4) Telophase I is similar to telophase in mitosis, in that the nuclear envelope is
reestablished and two daughter cells are formed via cytokinesis.
Each daughter cell now contains 23 chromosomes (n) number, but has a 2CDNA content (the
diploid amount). Each chromosome is composed of two similar sister chromatids (not
genetically identical).
B. Equatorial division (meiosis II) begins soon after the completion of meiosis I,
following a brief interphase without DNA replication.
The sister chromatids are portioned out among the two daughter cells formed in
meiosis I. The two daughter cells then divide, resulting in the distribution of
chromosomes into four daughter cells, each containing its own unique
recombined genetic material (1CDNA;n).
The stages of meiosis II are similar to those of mitosis; thus the stages are
named similarly (prophase II, metaphase II, anaphase II, and telophase II).
Meiosis II occurs more rapidly than mitosis.
Clinical Considerations
Aneuploidy is defined as an abnormal number of chromosomes and can be detected by
karyotyping.
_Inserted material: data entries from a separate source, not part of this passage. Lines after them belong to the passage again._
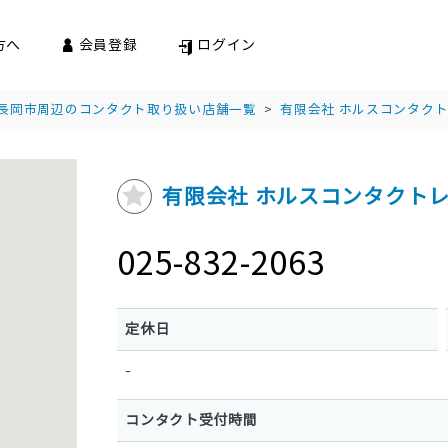
方へ
会員登録
ログイン
長岡市周辺のコンタクト取り扱い店舗一覧
>
有限会社 ホルスコンタク
有限会社 ホルスコンタクト
025-832-2063
定休日
-
コンタクト受付時間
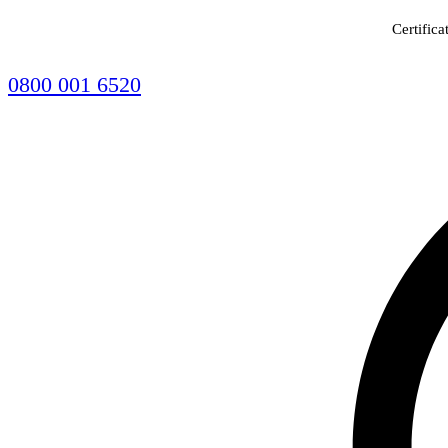
Certifica
0800 001 6520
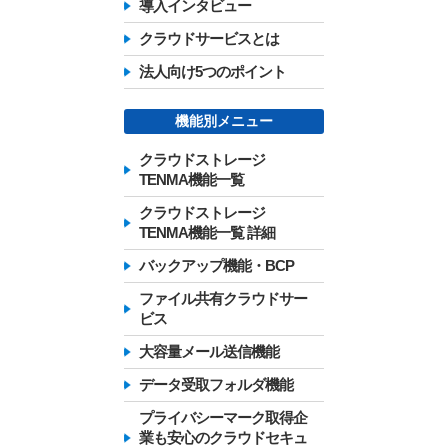
導入インタビュー
クラウドサービスとは
法人向け5つのポイント
機能別メニュー
クラウドストレージ
TENMA機能一覧
クラウドストレージ
TENMA機能一覧 詳細
バックアップ機能・BCP
ファイル共有クラウドサー
ビス
大容量メール送信機能
データ受取フォルダ機能
プライバシーマーク取得企
業も安心のクラウドセキュ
Examples include trisomy (the presence of a third chromosome of one type)
and monosomy (the absence of one member of a chromosome pair).
Down syndrome (trisomy 21) is characterized by mental retardation, short stature,
stubby appendages, congenital heart malformations, and other defects.
Klinefelter syndrome (XXY) is aneuploidy of the sex chromosomes, characterized by
infertility, variable degrees of masculinization, and small testes.
Turner syndrome (XO) is monosomy of the sex chromosomes, characterized by short
stature, sterility, and various other abnormalities.
Transformed cells
Transformed cells have lost their ability to respond to regulatory signals controlling the
cell cycle. They may undergo cell division indefinitely, thus becoming cancerous.
Vinca alkaloids may arrest these cells in mitosis; drugs that block purine and
pyrimidine synthesis may arrest cells in the S phase of the cell cycle.
Oncogenes represent mutations of certain regulatory genes, called proto-oncogenes,
which normally stimulate or inhibit cell proliferation and development.
Genetic accidents or viruses may lead to the formation of oncogenes.
Oncogenes dominate the normal alleles (proto-oncogenes), causing a deregulation of
cell division, which leads to a cancerous state.
Bladder cancer and acute myelogenous leukemia are caused by oncogenes.